[Exercise materials]

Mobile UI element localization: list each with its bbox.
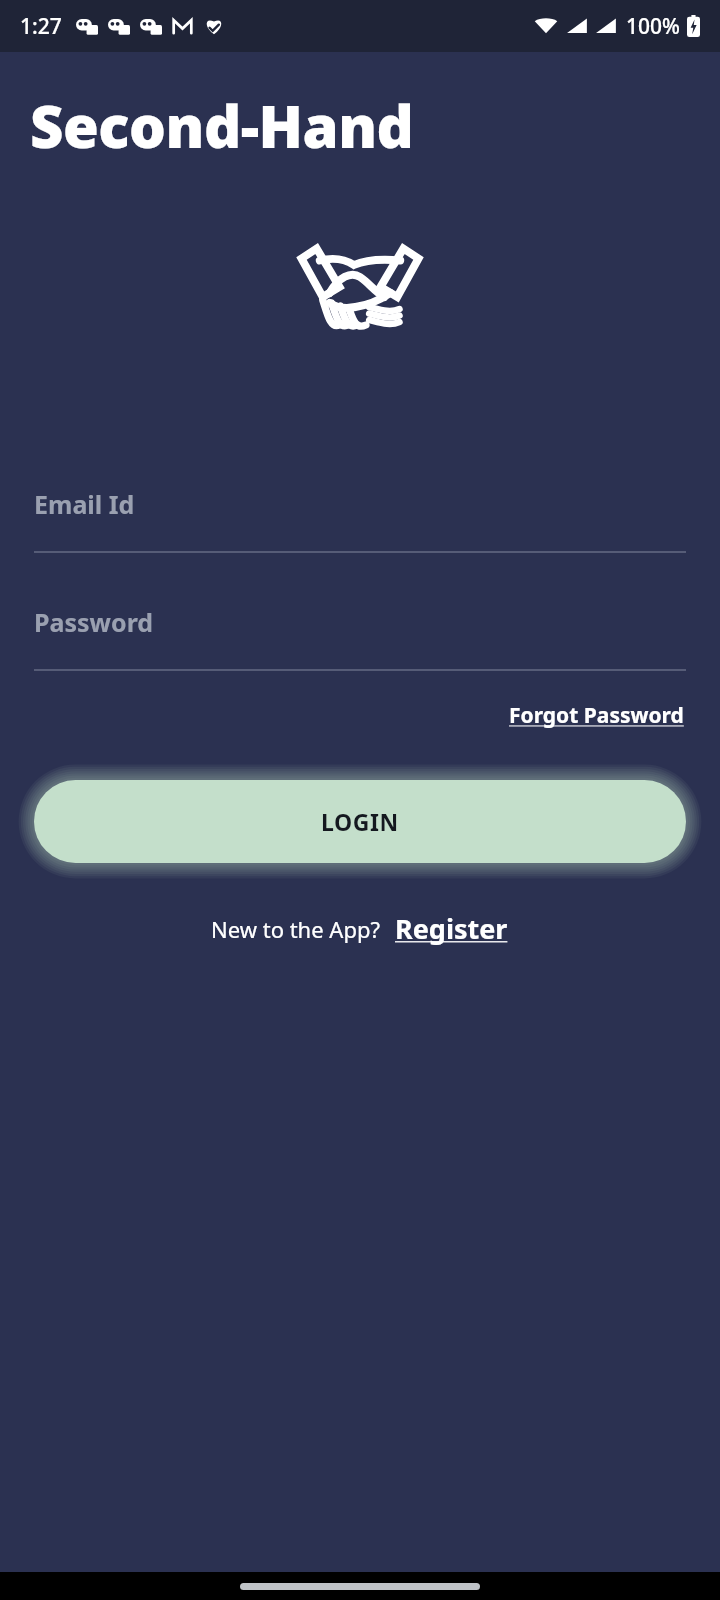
staticText: Email Id: [34, 487, 135, 521]
button[interactable]: Register: [393, 906, 510, 951]
staticText: Register: [395, 910, 508, 947]
staticText: Forgot Password: [509, 701, 684, 730]
button[interactable]: LOGIN: [34, 780, 686, 863]
button[interactable]: Forgot Password: [507, 697, 686, 734]
button[interactable]: Password: [34, 605, 686, 671]
staticText: 1:27: [20, 12, 62, 41]
staticText: 100%: [626, 12, 680, 41]
button[interactable]: Email Id: [34, 487, 686, 553]
staticText: Second-Hand: [30, 86, 414, 165]
staticText: LOGIN: [321, 806, 399, 837]
staticText: New to the App?: [211, 914, 381, 944]
staticText: Password: [34, 605, 154, 639]
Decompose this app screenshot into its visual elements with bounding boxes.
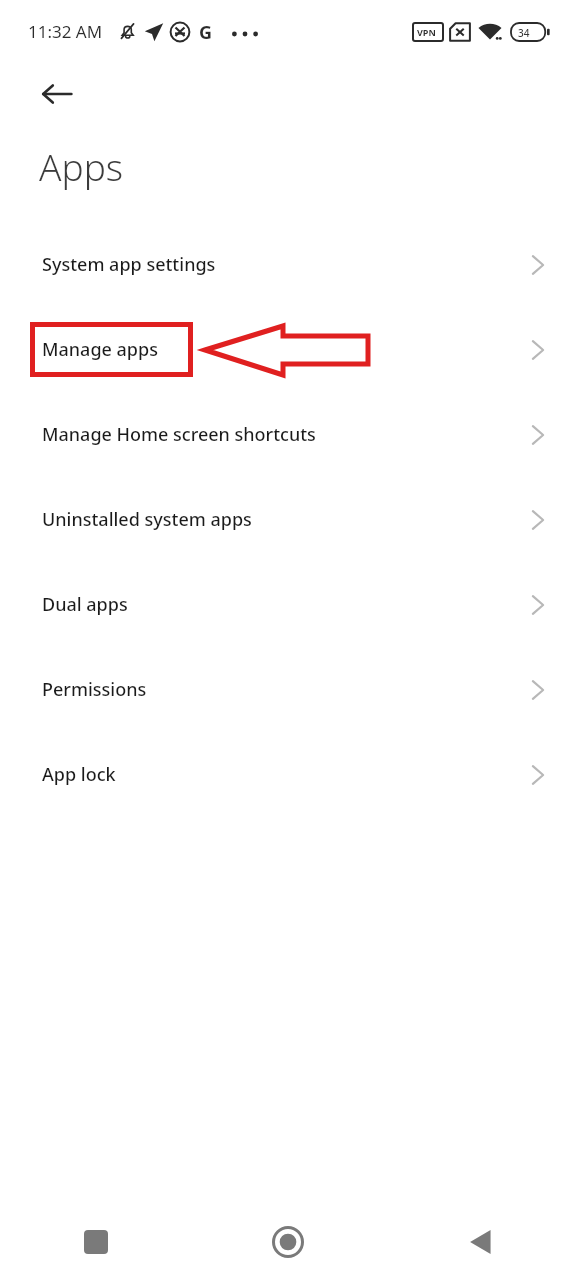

[/Exercise materials]

Instructions to follow -
Give back all of the entries above exactly, with the pictures excluded.

Answer to this exercise -
Mobile UI element localization: list each with its bbox.
staticText: Email Id: [34, 487, 135, 521]
button[interactable]: Register: [393, 906, 510, 951]
staticText: Register: [395, 910, 508, 947]
staticText: Forgot Password: [509, 701, 684, 730]
button[interactable]: LOGIN: [34, 780, 686, 863]
button[interactable]: Forgot Password: [507, 697, 686, 734]
button[interactable]: Password: [34, 605, 686, 671]
staticText: 1:27: [20, 12, 62, 41]
staticText: 100%: [626, 12, 680, 41]
button[interactable]: Email Id: [34, 487, 686, 553]
staticText: Second-Hand: [30, 86, 414, 165]
staticText: LOGIN: [321, 806, 399, 837]
staticText: New to the App?: [211, 914, 381, 944]
staticText: Password: [34, 605, 154, 639]
Decompose this app screenshot into its visual elements with bounding boxes.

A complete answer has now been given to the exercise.